La increíble orientación de la hormiga del desierto

Uno de los tantos misterios de la naturaleza es el regreso a casa de las hormigas del desierto. ¿Cómo, cuando salen por comida, hallan su camino al nido?

Ellas siempre encuentran el sendero a casa aunque solo esté marcado por una señal magnética, una vibración o dióxido de carbono.

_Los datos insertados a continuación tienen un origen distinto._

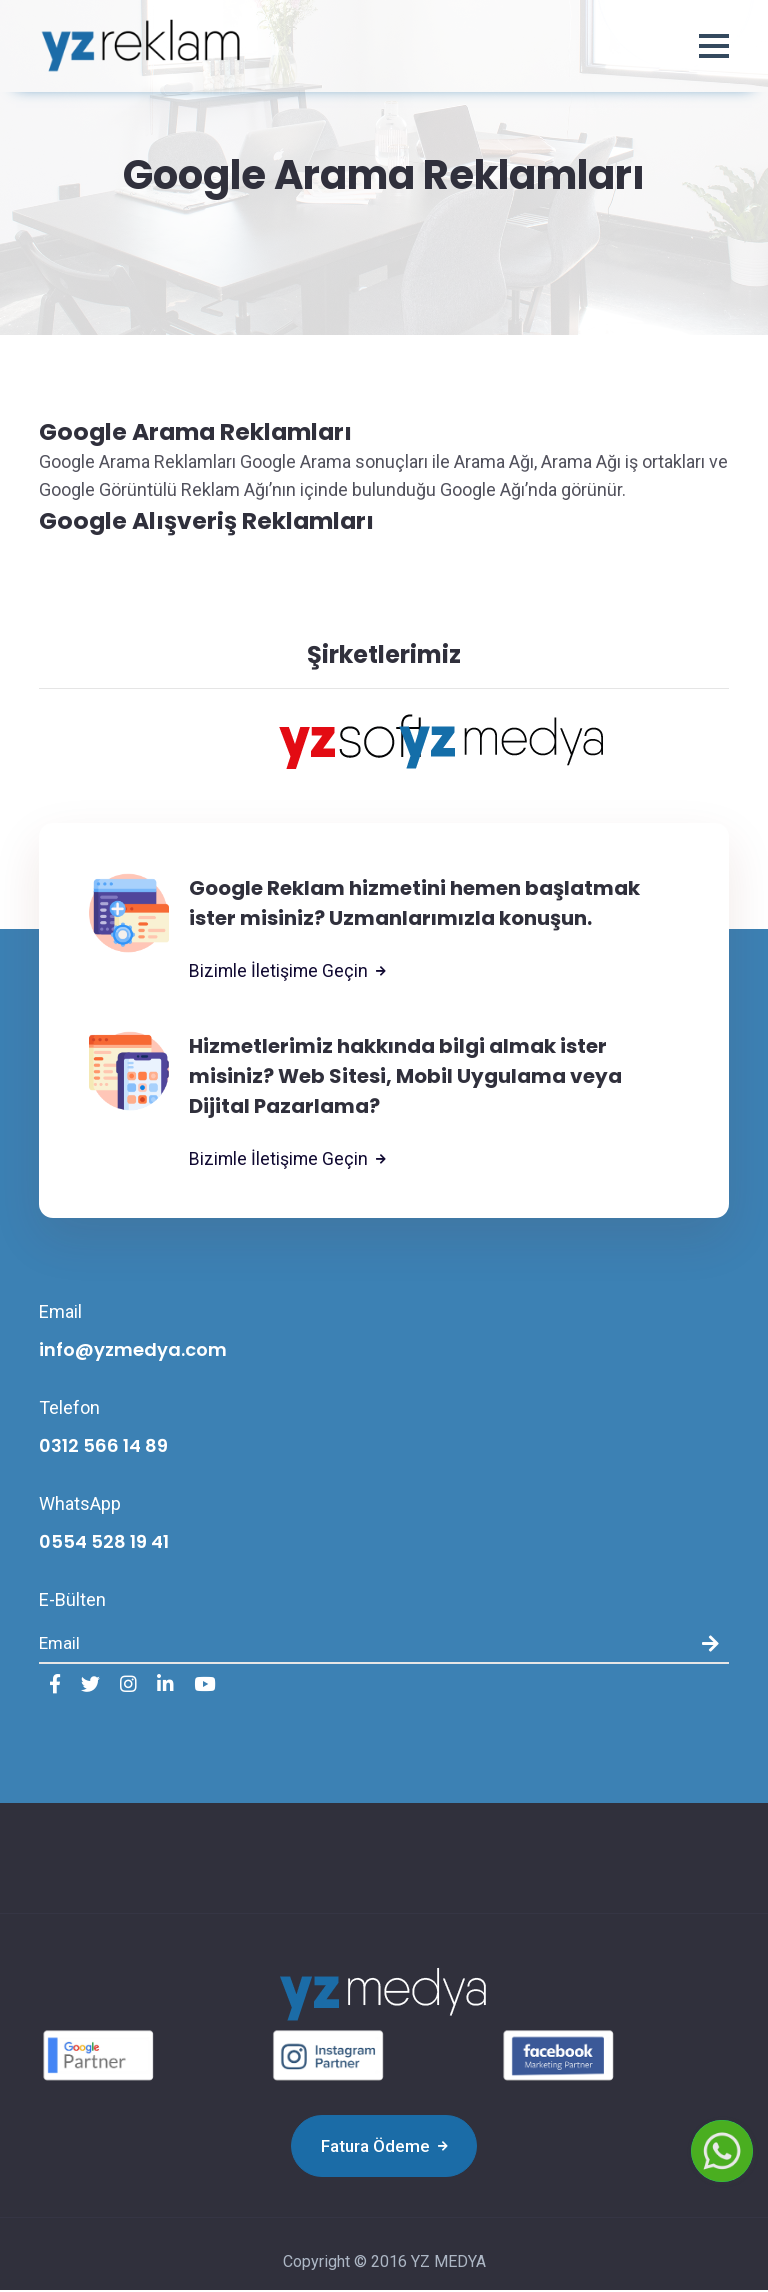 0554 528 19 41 (104, 1543)
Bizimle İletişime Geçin (288, 973)
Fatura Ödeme (384, 2148)
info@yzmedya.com (133, 1351)
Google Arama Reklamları (200, 431)
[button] (714, 47)
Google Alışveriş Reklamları (209, 521)
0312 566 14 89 (103, 1447)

Se han adaptado a una vida en un ambiente hostil que solo provee escasas señales para orientarse. Fuera de las pistas visuales y los olores, las hormigas utilizan la polarización de la luz solar como una brújula y cuentan sus pasos para regresar a salvo tras buscar alimento.

En un experimento con hormigas del género Cataglyphis en su hábitat natural en Túnez y Turquía, científicos del Max Planck Institute por Chemical Ecology en Jena (Alemania) descubrieron que las hormigas puedan usar tanto señales magnéticas y vibratorias para hallar el camino al nido, un pequeño agujero en el piso del desierto.

Además, el dióxido de carbono (CO2) producido por las compañeras de nido al respirar también les ayuda a localizar la entrada al nido.

Habilidades de navegación que demuestran la enorme adaptación de estas hormigas a un ambiente inhóspito.

Uno de los mecanismos más notables y fascinantes es la integración de procedimientos que usan para orientarse. Combina contar los pasos luego de salir del nido y determinar la dirección mediante polarización de la luz del Sol. Aunque se trata de un mecanismo sorprendente, puede provocar errores. Por eso usan señales para hallar sin equivocación el sendero a casa: las pistas visuales y las olfativas son importantes.

Para estos insectos, encontrar la ruta de regreso al nido es asunto de vida o muerte: si ingresan por error a otro nido, pueden ser atacadas y muertas.

Aunque se ha sabido que emplean también señales vibratorias para comunicarse, cada vez es más creíble la hipótesis de que, tal como los pájaros, se orientan por el campo magnético de la Tierra.

Los científicos del Max Planck comprobaron que se valen del medio vibratorio y del magnetismo ante la ausencia de otras marcas. “Nos sorprendimos al ver que es así”, dijo Cornelia Buehlmann, estudiante de doctorado, quien desarrolló los experimentos con C. noda.

No es la única sorpresa. El dióxido de carbono producido por la respiración de las hormigas es una pista olfativa siempre presente en la boca de los nidos. Las hormigas de la especie Cataglyphis fortis usan la fumarola de CO2 para hallar el nido, como se demostró en experimentos en Túnez. No se entiende cómo encuentran el suyo, si de todos los nidos sale ese gas.

Esta alternativa, sin embargo, no es la que más emplean. La siguen solo cuando la integración de procedimientos (luz polarizada más conteo de pasos) les dice que su casa está cerca.

Formas increíbles de salir adelante en donde pocos se aventurarían a vivir.